Q = arg max_{v} {P_{j, v} * P_{v+1, j+q-1}} for some j ≤ v < j+q-1

If Q > P_{j, j+q-1} then split the the sub-sequence {A_{j}, A_{j+1}, …, A_{j+q-1}} at ‘v’, {A_{j}, A_{j+1}, …, A_{v}} {A_{v+1}, A_{j+1}, …, A_{j+q-1}} and assign the new and updated probability P_{j, j+q-1} = Q. This works because we have already found out the probabilities P_{j,v} and P_{v+1, j+q-1} in earlier steps and also the probabilities P_{j, v} and P_{v+1, j+q-1} are optimal for the sub-sequences starting at j and ending at v and starting at v+1 and ending at j+q-1 respectively.
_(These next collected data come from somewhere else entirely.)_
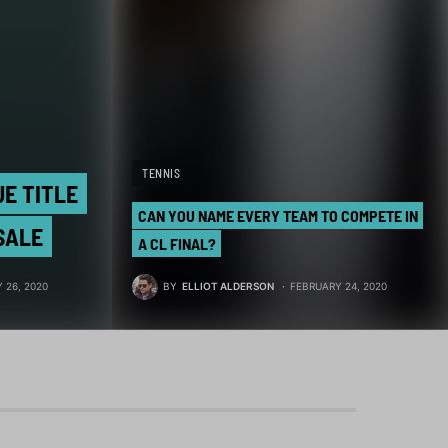
TENNIS
UE TITLE
CAN YOU NAME EVERY TEAM TO COMPETE IN
SALE
A CL FINAL?
BY
ELLIOT ALDERSON
FEBRUARY 24, 2020
 26, 2020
Finally we do the calculations for the k-length sub-sequence and find ‘v’ for which P_{j, v} * P_{v+1, j+k-1} is maximum and then partition the sequence into {A_{j}, A_{j+1}, …, A_{v}} {A_{v+1}, A_{j+1}, …, A_{j+k-1}}.

After finding the partition for the k-length sequence, how do we recover all the partitions for sub-sequences within the k-length sequence. We do it recursively. We use an array to track the partitions for each q-length sub-sequences in the earlier steps. After finding the partition ‘v’ for the k-length sequence, we recursively find the partitions for the v-j+1 length sub-sequence on the left and j+k-v length sub-sequence on the right using the array of tracked partitions.